Exercise description:
All pictures are to be skipped; retype only the lines from the top of the entries through the line with "Sản phẩm không", both included.

Material supplied:
● ● ● ● ● ● ●

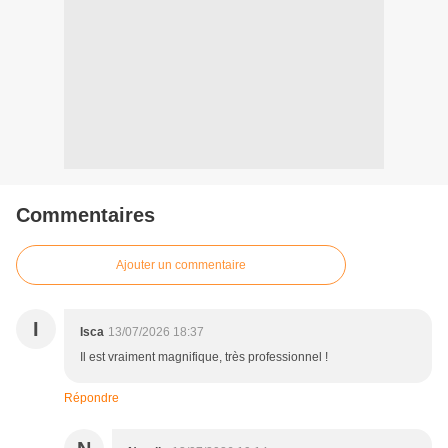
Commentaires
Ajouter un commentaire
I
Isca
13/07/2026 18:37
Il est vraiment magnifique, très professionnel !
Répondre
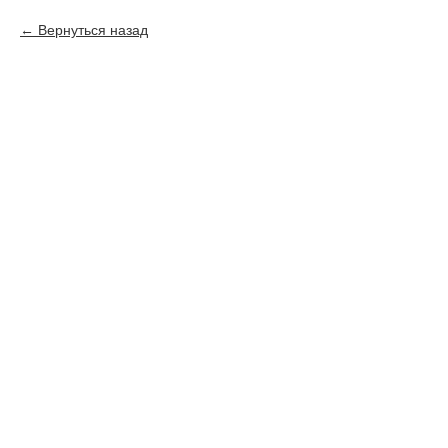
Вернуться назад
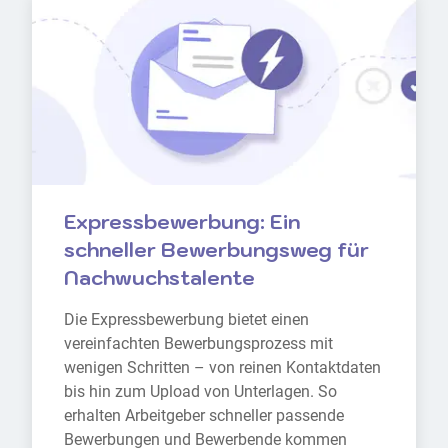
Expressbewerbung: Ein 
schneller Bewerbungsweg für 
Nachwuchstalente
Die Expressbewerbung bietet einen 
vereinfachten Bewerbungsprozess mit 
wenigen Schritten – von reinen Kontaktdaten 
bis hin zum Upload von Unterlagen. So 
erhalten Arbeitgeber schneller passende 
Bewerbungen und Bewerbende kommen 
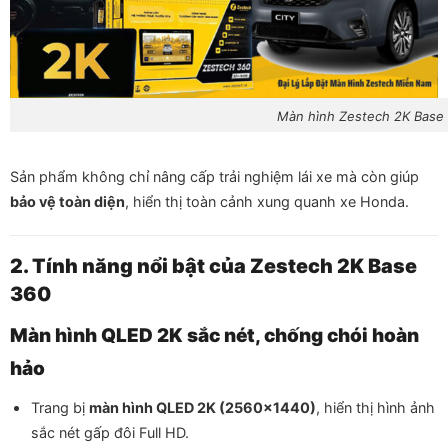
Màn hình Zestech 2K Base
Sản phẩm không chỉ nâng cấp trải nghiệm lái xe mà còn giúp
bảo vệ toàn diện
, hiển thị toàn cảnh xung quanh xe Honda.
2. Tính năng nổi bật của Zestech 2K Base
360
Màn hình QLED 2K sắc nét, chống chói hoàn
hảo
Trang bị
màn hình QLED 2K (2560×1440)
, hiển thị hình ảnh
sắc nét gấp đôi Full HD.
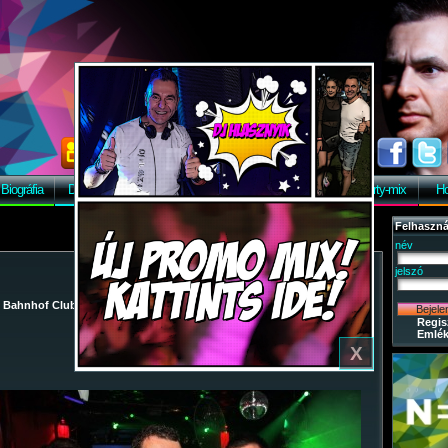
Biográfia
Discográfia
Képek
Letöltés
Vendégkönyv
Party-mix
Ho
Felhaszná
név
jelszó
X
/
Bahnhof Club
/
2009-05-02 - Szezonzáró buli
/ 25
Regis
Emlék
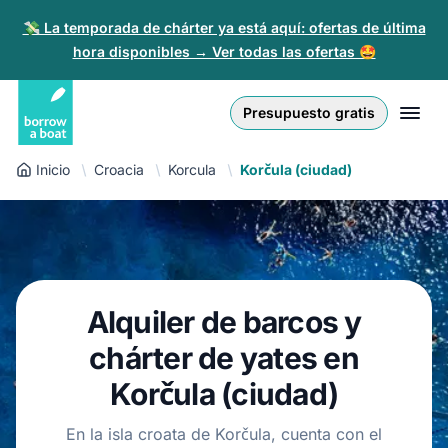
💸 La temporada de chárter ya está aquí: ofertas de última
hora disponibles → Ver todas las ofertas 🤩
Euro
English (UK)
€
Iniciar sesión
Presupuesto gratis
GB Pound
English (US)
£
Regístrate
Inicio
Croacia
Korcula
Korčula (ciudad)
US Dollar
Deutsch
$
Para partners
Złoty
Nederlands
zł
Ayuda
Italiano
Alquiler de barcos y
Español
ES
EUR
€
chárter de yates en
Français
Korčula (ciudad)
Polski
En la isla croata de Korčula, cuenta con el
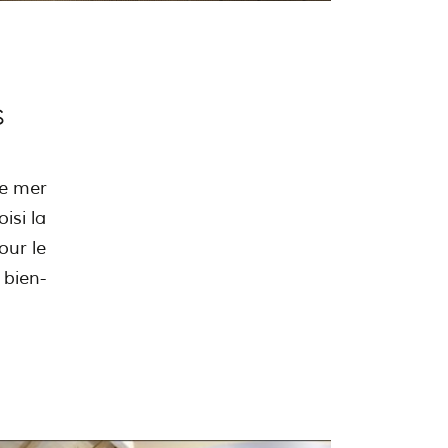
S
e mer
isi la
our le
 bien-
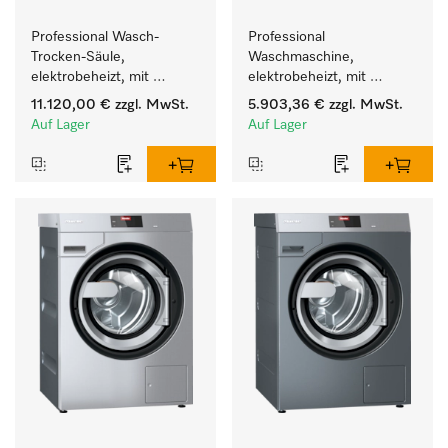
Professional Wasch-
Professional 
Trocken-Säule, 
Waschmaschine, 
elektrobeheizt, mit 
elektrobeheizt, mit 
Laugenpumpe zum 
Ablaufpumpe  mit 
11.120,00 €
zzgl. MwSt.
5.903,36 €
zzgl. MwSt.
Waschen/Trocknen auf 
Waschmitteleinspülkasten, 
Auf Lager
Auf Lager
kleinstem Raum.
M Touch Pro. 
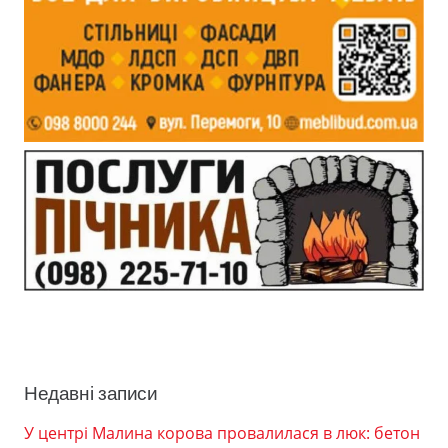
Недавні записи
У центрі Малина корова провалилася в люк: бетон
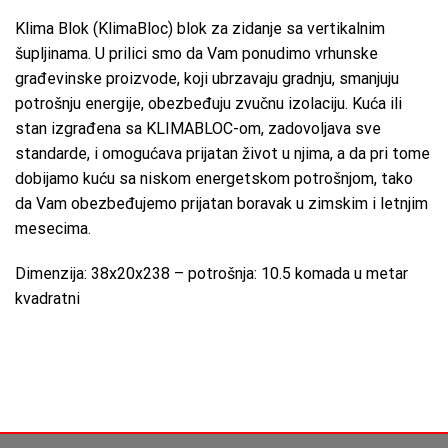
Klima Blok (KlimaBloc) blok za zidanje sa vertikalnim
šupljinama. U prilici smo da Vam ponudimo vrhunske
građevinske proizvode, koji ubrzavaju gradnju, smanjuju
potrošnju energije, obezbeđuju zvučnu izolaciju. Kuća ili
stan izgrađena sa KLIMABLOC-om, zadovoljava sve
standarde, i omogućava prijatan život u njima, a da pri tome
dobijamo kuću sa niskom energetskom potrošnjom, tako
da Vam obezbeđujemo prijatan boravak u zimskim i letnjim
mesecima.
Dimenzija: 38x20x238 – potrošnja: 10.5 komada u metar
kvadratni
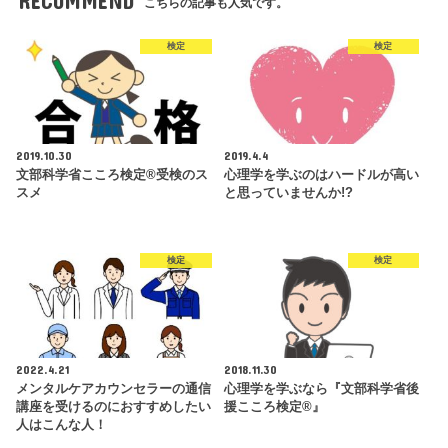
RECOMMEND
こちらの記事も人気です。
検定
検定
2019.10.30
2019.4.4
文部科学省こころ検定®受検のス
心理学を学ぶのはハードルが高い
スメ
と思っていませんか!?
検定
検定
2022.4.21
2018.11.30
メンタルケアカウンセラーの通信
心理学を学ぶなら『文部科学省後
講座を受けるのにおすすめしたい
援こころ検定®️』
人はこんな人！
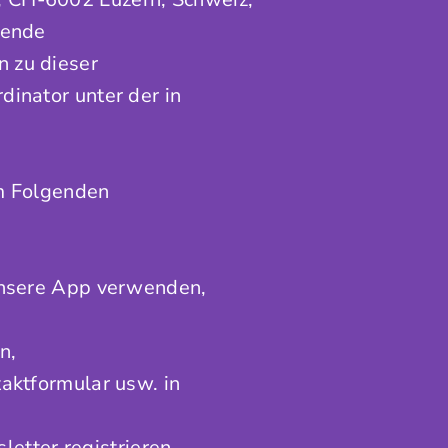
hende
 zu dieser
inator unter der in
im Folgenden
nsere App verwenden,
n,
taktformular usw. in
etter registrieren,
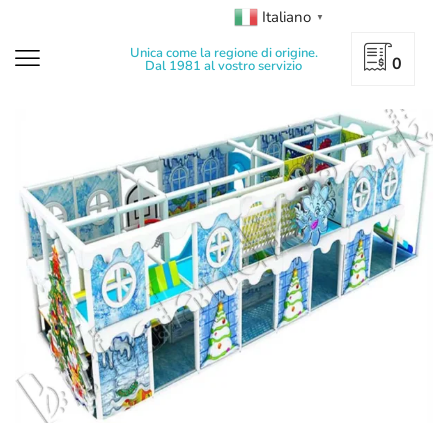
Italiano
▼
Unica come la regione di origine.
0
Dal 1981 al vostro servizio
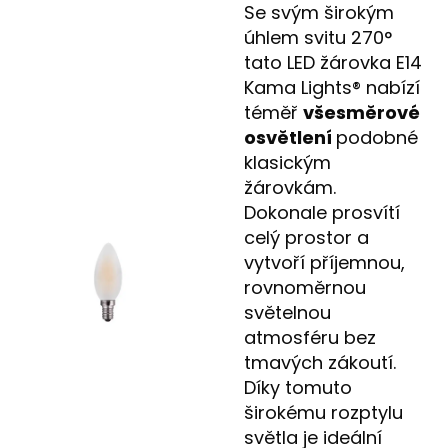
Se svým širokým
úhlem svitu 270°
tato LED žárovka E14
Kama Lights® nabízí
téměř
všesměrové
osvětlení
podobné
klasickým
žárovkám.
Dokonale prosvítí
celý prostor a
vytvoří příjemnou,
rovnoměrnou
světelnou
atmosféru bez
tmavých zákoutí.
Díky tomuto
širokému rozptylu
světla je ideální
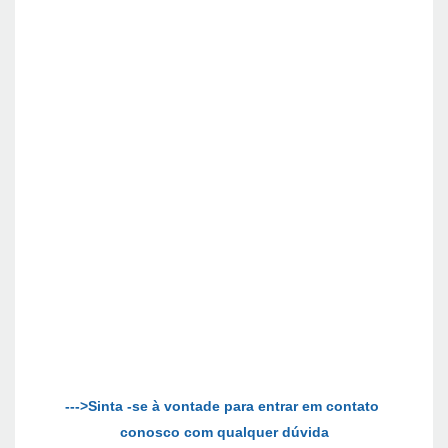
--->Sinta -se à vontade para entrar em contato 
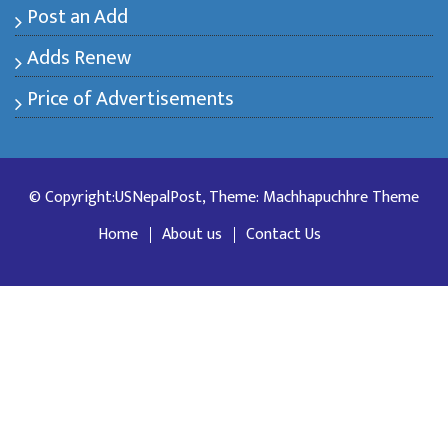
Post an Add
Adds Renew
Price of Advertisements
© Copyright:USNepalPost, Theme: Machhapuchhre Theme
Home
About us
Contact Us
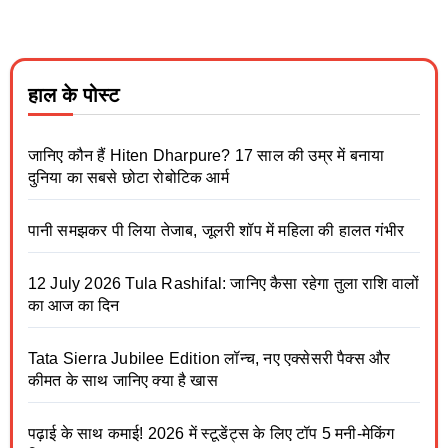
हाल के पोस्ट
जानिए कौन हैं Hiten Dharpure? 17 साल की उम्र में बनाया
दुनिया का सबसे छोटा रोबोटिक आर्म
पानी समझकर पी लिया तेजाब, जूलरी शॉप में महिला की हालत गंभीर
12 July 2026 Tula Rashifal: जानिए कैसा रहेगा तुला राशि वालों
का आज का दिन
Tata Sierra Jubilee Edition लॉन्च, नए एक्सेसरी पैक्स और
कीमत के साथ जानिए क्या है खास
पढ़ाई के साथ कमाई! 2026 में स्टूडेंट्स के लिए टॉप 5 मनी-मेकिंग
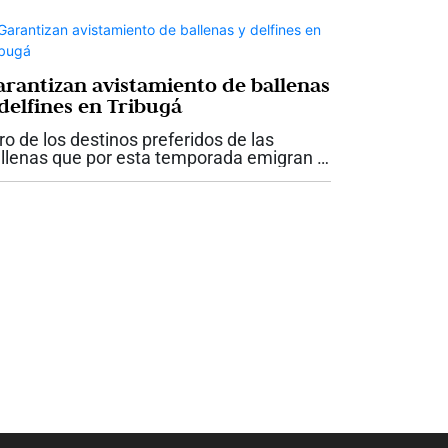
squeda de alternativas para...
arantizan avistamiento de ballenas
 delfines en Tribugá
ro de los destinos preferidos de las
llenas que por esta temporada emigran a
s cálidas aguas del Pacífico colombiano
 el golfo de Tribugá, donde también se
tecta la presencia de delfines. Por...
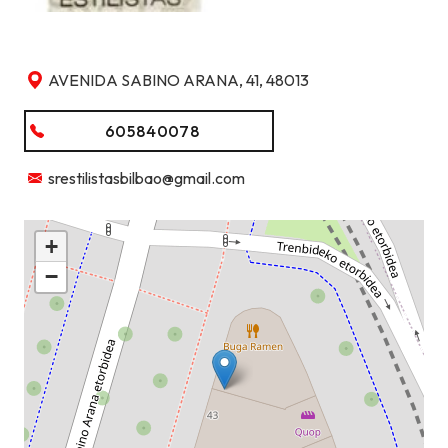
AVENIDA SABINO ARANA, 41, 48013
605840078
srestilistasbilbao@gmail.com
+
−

● ● ● ● ● ● ●

Solution for this problem:
Commentaires
Ajouter un commentaire
I
Isca
13/07/2026 18:37
Il est vraiment magnifique, très professionnel !
Répondre
Вернуться назад
Expressbewerbung: Ein 
schneller Bewerbungsweg für 
Nachwuchstalente
Die Expressbewerbung bietet einen 
vereinfachten Bewerbungsprozess mit 
wenigen Schritten – von reinen Kontaktdaten 
bis hin zum Upload von Unterlagen. So 
erhalten Arbeitgeber schneller passende 
Bewerbungen und Bewerbende kommen 
Màn hình Zestech 2K Base
Sản phẩm không chỉ nâng cấp trải nghiệm lái xe mà còn giúp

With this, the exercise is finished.